> **Problem requirements**
From the first line to the last, repeat the records exactly and skip the pictures.

---------- Extracted material

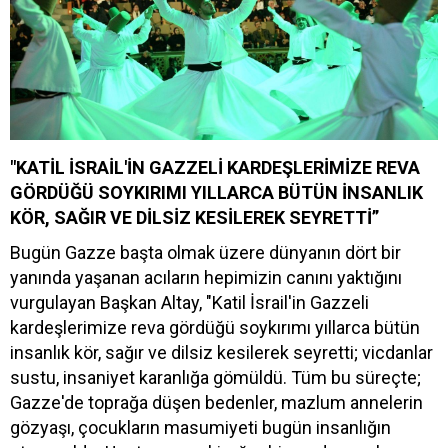
"KATİL İSRAİL'İN GAZZELİ KARDEŞLERİMİZE REVA
GÖRDÜĞÜ SOYKIRIMI YILLARCA BÜTÜN İNSANLIK
KÖR, SAĞIR VE DİLSİZ KESİLEREK SEYRETTİ”
Bugün Gazze başta olmak üzere dünyanın dört bir
yanında yaşanan acıların hepimizin canını yaktığını
vurgulayan Başkan Altay, "Katil İsrail'in Gazzeli
kardeşlerimize reva gördüğü soykırımı yıllarca bütün
insanlık kör, sağır ve dilsiz kesilerek seyretti; vicdanlar
sustu, insaniyet karanlığa gömüldü. Tüm bu süreçte;
Gazze'de toprağa düşen bedenler, mazlum annelerin
gözyaşı, çocukların masumiyeti bugün insanlığın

--------------------

> **Written answer**
"KATİL İSRAİL'İN GAZZELİ KARDEŞLERİMİZE REVA
GÖRDÜĞÜ SOYKIRIMI YILLARCA BÜTÜN İNSANLIK
KÖR, SAĞIR VE DİLSİZ KESİLEREK SEYRETTİ”
Bugün Gazze başta olmak üzere dünyanın dört bir
yanında yaşanan acıların hepimizin canını yaktığını
vurgulayan Başkan Altay, "Katil İsrail'in Gazzeli
kardeşlerimize reva gördüğü soykırımı yıllarca bütün
insanlık kör, sağır ve dilsiz kesilerek seyretti; vicdanlar
sustu, insaniyet karanlığa gömüldü. Tüm bu süreçte;
Gazze'de toprağa düşen bedenler, mazlum annelerin
gözyaşı, çocukların masumiyeti bugün insanlığın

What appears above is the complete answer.